Gjorgji Ivanov, candidat du VRMO-DPMNE, a recueilli dimanche 35,04% des suffrages exprimés, suivi de Ljubomir Frckoski (Union sociale-démocrate, SDSM) avec 20,40% des voix, a indiqué à l’AFP un porte-parole de la commission électorale, Zoran Tanevski, citant des chiffres portant sur la quasi totalité des voix. Les deux hommes s’affronteront donc au deuxième tour le 5 avril, avec pour enjeu un mandat présidentiel de cinq ans.

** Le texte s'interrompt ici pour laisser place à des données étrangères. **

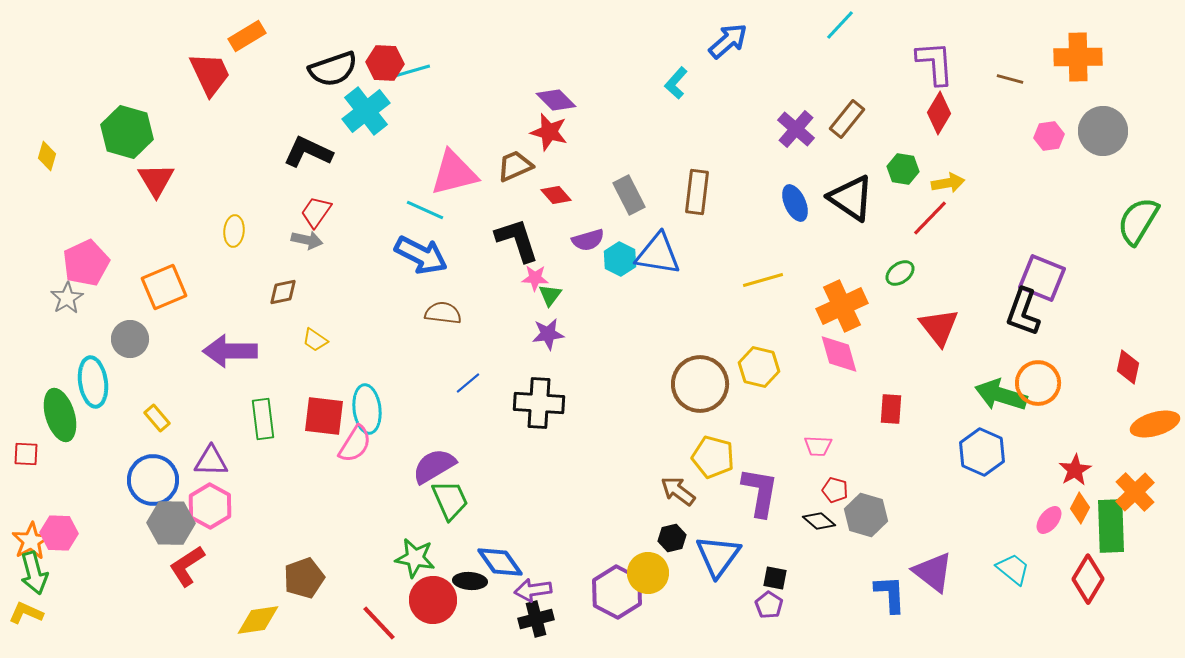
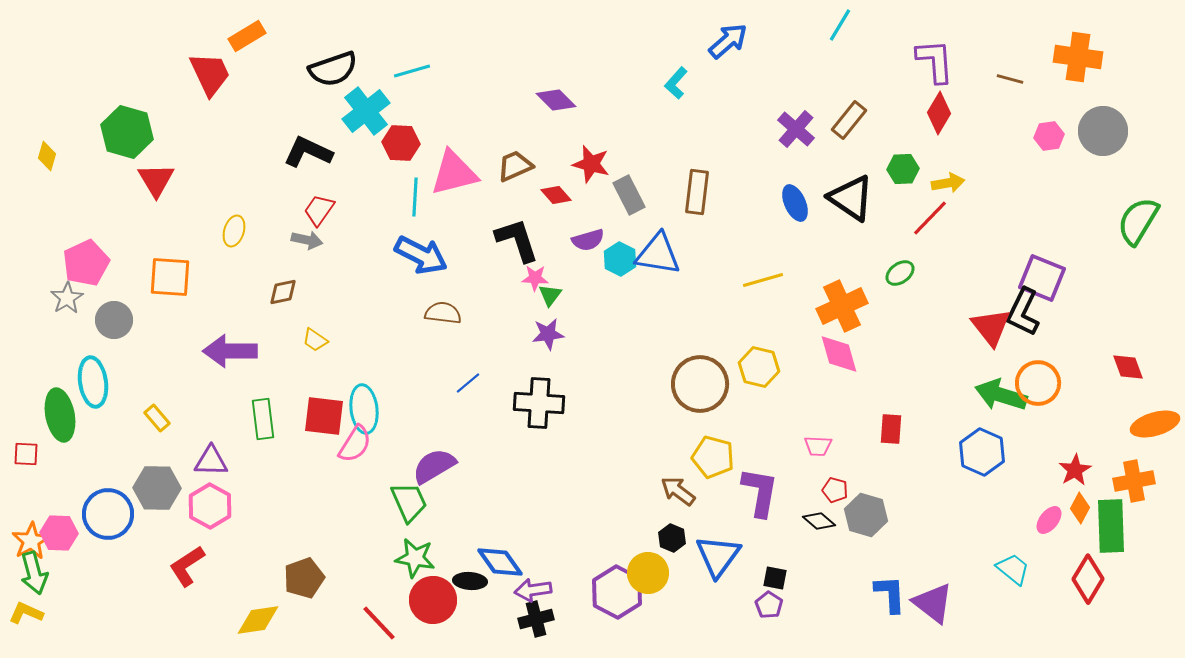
cyan line at (840, 25): rotated 12 degrees counterclockwise
orange cross at (1078, 57): rotated 9 degrees clockwise
red hexagon at (385, 63): moved 16 px right, 80 px down
purple L-shape at (935, 63): moved 2 px up
brown rectangle at (847, 119): moved 2 px right, 1 px down
red star at (549, 132): moved 42 px right, 32 px down
green hexagon at (903, 169): rotated 12 degrees counterclockwise
cyan line at (425, 210): moved 10 px left, 13 px up; rotated 69 degrees clockwise
red trapezoid at (316, 212): moved 3 px right, 2 px up
yellow ellipse at (234, 231): rotated 12 degrees clockwise
orange square at (164, 287): moved 6 px right, 10 px up; rotated 27 degrees clockwise
black L-shape at (1023, 312): rotated 6 degrees clockwise
red triangle at (939, 327): moved 52 px right
gray circle at (130, 339): moved 16 px left, 19 px up
red diamond at (1128, 367): rotated 32 degrees counterclockwise
cyan ellipse at (367, 409): moved 3 px left
red rectangle at (891, 409): moved 20 px down
green ellipse at (60, 415): rotated 6 degrees clockwise
blue circle at (153, 480): moved 45 px left, 34 px down
orange cross at (1135, 492): moved 1 px left, 11 px up; rotated 33 degrees clockwise
green trapezoid at (450, 500): moved 41 px left, 2 px down
gray hexagon at (171, 523): moved 14 px left, 35 px up
black hexagon at (672, 538): rotated 24 degrees counterclockwise
purple triangle at (933, 572): moved 31 px down
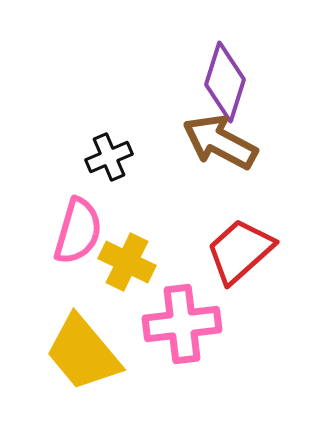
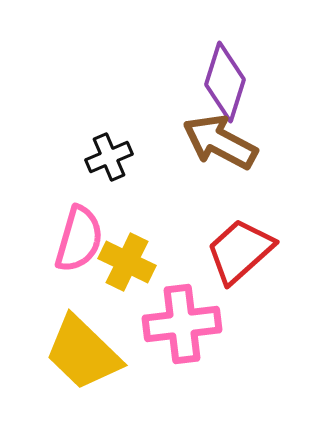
pink semicircle: moved 1 px right, 8 px down
yellow trapezoid: rotated 6 degrees counterclockwise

Les responsables macédoniens se sont félicités de ce scrutin sans incident, jugé encourageant dans la perspective des négociations d’adhésion de leur pays à l’Union européenne (UE).

Imer Selmani, un Albanais macédonien, arrive en troisième position, avec 15,0% des suffrages, talonné par un candidat indépendant, Ljube Boskoski (14,88%). Une accession de M. Selmani au deuxième tour aurait été une première dans le pays pour un Albanais macédonien.

Le taux de participation a été de 57%, a précisé M. Tanevski. 1,8 million d’électeurs étaient invités à voter pour ce double scrutin, présidentiel et municipal. Les résultats définitifs devaient être donnés par la commission électorale lors d’une conférence de presse à 13H00 locales (12H00 GMT).

Les autorités macédoniennes, manifestement soulagées, ont salué ce scrutin sans incident, contrairement aux élections législatives de juin 2008, dont les dérapages (un mort) avaient entachées les perspectives d’adhésion à l’UE.

«La Macédoine a organisé des élections justes et démocratiques, parmi les plus réussies, sans incidents ni violences», s’est félicité le premier ministre macédonien Nikola Gruevski. «Nous avons montré que nous avions les capacités et la volonté politique d’organiser des élections calmes et de tracer notre chemin vers l’Europe», a-t-il poursuivi en souhaitant un deuxième tour également irréprochable. «La Macédoine a montré qu’elle avait les capacités d’organiser des élections justes et démocratiques» et qu’elle «méritait d’être membre de l’UE et de l’Otan», a abondé Gjorgji Ivanov.

Adhésion à l’UE en vue

Plus de 500 observateurs étrangers et 7000 observateurs locaux supervisaient le scrutin. L’Organisation pour la sécurité et la coopération en Europe (OSCE), devait donner lundi en début d’après-midi son évaluation de la manière dont s’est tenu ce premier tour.

Le scrutin présidentiel constitue un test crucial sur la capacité de la Macédoine à organiser des élections répondant aux critères internationaux. Car quatre ans après avoir obtenu le statut de candidat, Skopje s’impatiente de pouvoir entamer les négociations d’adhésion à l’UE. Et les violences entre mouvements albanais macédoniens rivaux enregistrées lors des élections législatives de l’année dernière avaient fait le plus mauvais effet auprès des Européens.

La Macédoine avait évité de justesse la guerre civile en 2001 entre les Albanais, qui contestaient avec de plus en plus de virulence leur faible représentation, et les Macédoniens. Les accords de paix d’Ohrid, en août 2001, ont permis de ramener le calme en accordant davantage de droits, en particulier au niveau local, à la communauté albanaise, qui représente 25% de la population du pays.